MATERIAL FOR THE TASK:
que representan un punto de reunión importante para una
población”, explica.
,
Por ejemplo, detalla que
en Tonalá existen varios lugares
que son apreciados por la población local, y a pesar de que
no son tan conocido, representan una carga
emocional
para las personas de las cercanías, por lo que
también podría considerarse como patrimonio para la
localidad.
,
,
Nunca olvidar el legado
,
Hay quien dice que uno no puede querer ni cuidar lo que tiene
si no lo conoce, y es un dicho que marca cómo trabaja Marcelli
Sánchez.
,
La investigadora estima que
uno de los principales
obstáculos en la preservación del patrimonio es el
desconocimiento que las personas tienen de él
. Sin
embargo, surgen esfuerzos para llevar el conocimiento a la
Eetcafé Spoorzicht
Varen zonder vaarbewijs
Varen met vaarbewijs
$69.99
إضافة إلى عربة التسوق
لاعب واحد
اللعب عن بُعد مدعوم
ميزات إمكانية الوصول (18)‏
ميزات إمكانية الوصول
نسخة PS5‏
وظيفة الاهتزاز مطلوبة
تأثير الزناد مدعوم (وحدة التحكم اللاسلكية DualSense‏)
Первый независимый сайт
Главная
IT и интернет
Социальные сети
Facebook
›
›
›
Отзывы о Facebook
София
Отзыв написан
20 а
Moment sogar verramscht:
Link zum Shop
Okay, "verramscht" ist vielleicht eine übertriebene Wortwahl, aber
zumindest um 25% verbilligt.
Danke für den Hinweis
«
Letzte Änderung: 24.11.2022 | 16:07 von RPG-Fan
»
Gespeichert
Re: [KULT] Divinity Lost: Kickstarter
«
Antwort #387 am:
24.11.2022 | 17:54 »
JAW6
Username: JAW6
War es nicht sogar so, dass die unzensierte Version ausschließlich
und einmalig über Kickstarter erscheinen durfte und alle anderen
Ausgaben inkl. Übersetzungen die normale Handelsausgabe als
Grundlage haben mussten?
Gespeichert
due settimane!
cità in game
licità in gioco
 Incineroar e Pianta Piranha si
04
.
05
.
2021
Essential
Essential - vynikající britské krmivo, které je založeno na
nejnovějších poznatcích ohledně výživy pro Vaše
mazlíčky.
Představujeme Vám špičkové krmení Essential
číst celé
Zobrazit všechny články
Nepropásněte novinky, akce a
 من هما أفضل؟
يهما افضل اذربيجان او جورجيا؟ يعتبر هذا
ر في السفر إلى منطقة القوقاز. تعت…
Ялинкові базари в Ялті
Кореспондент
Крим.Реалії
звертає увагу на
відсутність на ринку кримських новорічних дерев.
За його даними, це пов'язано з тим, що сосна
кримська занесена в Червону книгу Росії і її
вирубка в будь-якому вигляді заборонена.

WHAT YOU SHOULD DO: Would you write the records out again, word for word?

RESPONSE AREA:
que representan un punto de reunión importante para una
población”, explica.
,
Por ejemplo, detalla que
en Tonalá existen varios lugares
que son apreciados por la población local, y a pesar de que
no son tan conocido, representan una carga
emocional
para las personas de las cercanías, por lo que
también podría considerarse como patrimonio para la
localidad.
,
,
Nunca olvidar el legado
,
Hay quien dice que uno no puede querer ni cuidar lo que tiene
si no lo conoce, y es un dicho que marca cómo trabaja Marcelli
Sánchez.
,
La investigadora estima que
uno de los principales
obstáculos en la preservación del patrimonio es el
desconocimiento que las personas tienen de él
. Sin
embargo, surgen esfuerzos para llevar el conocimiento a la
Eetcafé Spoorzicht
Varen zonder vaarbewijs
Varen met vaarbewijs
$69.99
إضافة إلى عربة التسوق
لاعب واحد
اللعب عن بُعد مدعوم
ميزات إمكانية الوصول (18)‏
ميزات إمكانية الوصول
نسخة PS5‏
وظيفة الاهتزاز مطلوبة
تأثير الزناد مدعوم (وحدة التحكم اللاسلكية DualSense‏)
Первый независимый сайт
Главная
IT и интернет
Социальные сети
Facebook
›
›
›
Отзывы о Facebook
София
Отзыв написан
20 а
Moment sogar verramscht:
Link zum Shop
Okay, "verramscht" ist vielleicht eine übertriebene Wortwahl, aber
zumindest um 25% verbilligt.
Danke für den Hinweis
«
Letzte Änderung: 24.11.2022 | 16:07 von RPG-Fan
»
Gespeichert
Re: [KULT] Divinity Lost: Kickstarter
«
Antwort #387 am:
24.11.2022 | 17:54 »
JAW6
Username: JAW6
War es nicht sogar so, dass die unzensierte Version ausschließlich
und einmalig über Kickstarter erscheinen durfte und alle anderen
Ausgaben inkl. Übersetzungen die normale Handelsausgabe als
Grundlage haben mussten?
Gespeichert
due settimane!
cità in game
licità in gioco
 Incineroar e Pianta Piranha si
04
.
05
.
2021
Essential
Essential - vynikající britské krmivo, které je založeno na
nejnovějších poznatcích ohledně výživy pro Vaše
mazlíčky.
Představujeme Vám špičkové krmení Essential
číst celé
Zobrazit všechny články
Nepropásněte novinky, akce a
 من هما أفضل؟
يهما افضل اذربيجان او جورجيا؟ يعتبر هذا
ر في السفر إلى منطقة القوقاز. تعت…
Ялинкові базари в Ялті
Кореспондент
Крим.Реалії
звертає увагу на
відсутність на ринку кримських новорічних дерев.
За його даними, це пов'язано з тим, що сосна
кримська занесена в Червону книгу Росії і її
вирубка в будь-якому вигляді заборонена.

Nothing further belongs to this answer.